Titan Aerospace
- Company type: Private
- Founded: 2011
- Founder: Max Yaney
- Key people: Vern Raburn (CEO)
- Parent: Google

= Titan Aerospace =

American UAV manufacturer

Titan Aerospace was an American aerospace company based in Moriarty, New Mexico from 2013–2014. They intended to develop and manufacture unmanned aerial vehicles.

The company was acquired by Google in 2016, who planned to use Titan Aerospace to develop unmanned aerial vehicles capable of bringing Internet connectivity to remote parts of the world. Google announced its decision to stop working on the project in January 2017.

== History ==
The company was founded in 2011 by Max Yaney. Vern Raburn, founder of the now-defunct Eclipse Aviation, joined Titan Aerospace in 2013 as its CEO. Previous to his tenure at Eclipse, Raburn was CEO of Symantec and had been an early employee of Microsoft during its start-up phase.

According to Manager Magazine at the beginning of March 2014 Facebook had offered $60 million to buy the company. Techcrunch further reported that Facebook wanted to use the drones to supply areas having no internet connection with affordable network access.

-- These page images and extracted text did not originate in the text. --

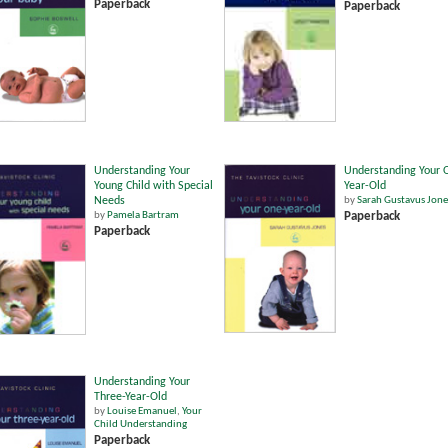
Paperback
Paperback
Understanding Your
Understanding Your 
Young Child with Special
Year-Old
Needs
by
Sarah Gustavus Jone
by
Pamela Bartram
Paperback
Paperback
Understanding Your
Three-Year-Old
by
Louise Emanuel
,
Your
Child Understanding
Paperback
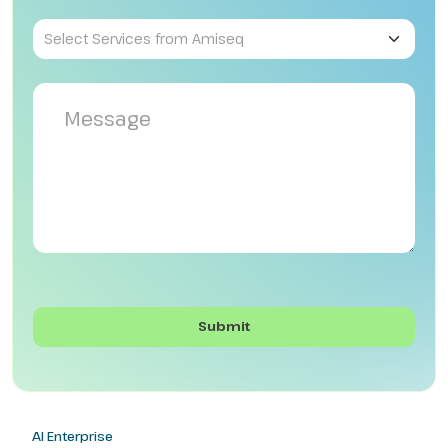
AI Enterprise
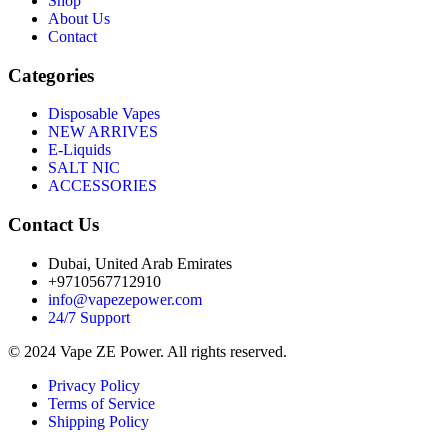
Shop
About Us
Contact
Categories
Disposable Vapes
NEW ARRIVES
E-Liquids
SALT NIC
ACCESSORIES
Contact Us
Dubai, United Arab Emirates
+9710567712910
info@vapezepower.com
24/7 Support
© 2024 Vape ZE Power. All rights reserved.
Privacy Policy
Terms of Service
Shipping Policy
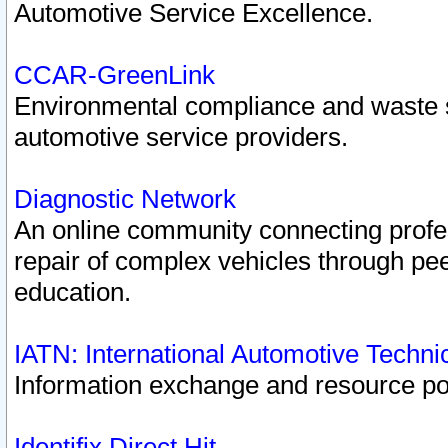
Automotive Service Excellence.
CCAR-GreenLink
Environmental compliance and waste
automotive service providers.
Diagnostic Network
An online community connecting profes
repair of complex vehicles through pee
education.
IATN: International Automotive Techn
Information exchange and resource port
Identifix Direct Hit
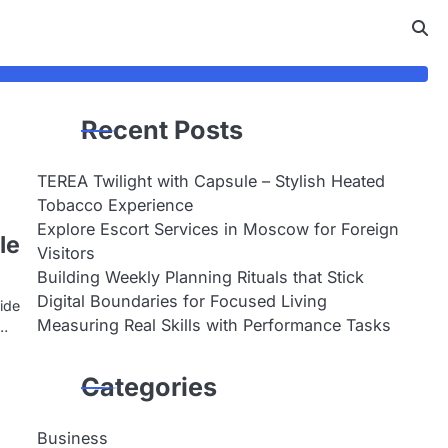
Recent Posts
TEREA Twilight with Capsule – Stylish Heated
Tobacco Experience
Explore Escort Services in Moscow for Foreign
le
Visitors
Building Weekly Planning Rituals that Stick
Digital Boundaries for Focused Living
ide
Measuring Real Skills with Performance Tasks
t…
Categories
Business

In mid-April 2014, it was announced that Google had bought Titan Aerospace.
"Project Titan" was part of Google's Access division before being absorbed into the semi-secret R&D facility X during the Alphabet reshuffle in 2015, and was shut down in 2016.

== Product ==

Solara 50

The company intended to manufacture unmanned aircraft under the designation AtmoSat. The so-called "atmospheric satellites" or Solar Powered Atmospheric Satellite Drones were predicted to travel up to 20 kilometers high and to have satellite-typical functions. Equipped with a solar power system they were projected to, according to Titan Aerospace, fly continuously up to five years and thereby cover four million kilometers.

=== Types ===
- Solara 50, with 50-meter wingspan and 15 meters in length, was presented at the fair AUVSI's Unmanned Systems in Washington. Solara 50 was projected to accommodate a payload of 32 kilograms.
- Solara 60, with a payload of more than 100 kg., was a predicted follow-on development.

The Solara AtmoSat platform promised customers around the world real-time images of the earth, voice and data services, navigation and mapping of services and monitoring systems of the atmosphere. The systems hoped to provide signal coverage over 17,800 square kilometers, giving a hypothetical Solara drone greater coverage than 100 terrestrial cell towers.

=== First and only test flight===
On May 1, 2015, the sole SOLARA 50, registration number N950TA, flew for four minutes and sixteen seconds before impacting the ground following an in-flight structural failure. The aircraft reached an altitude of approximately 520 feet above ground level.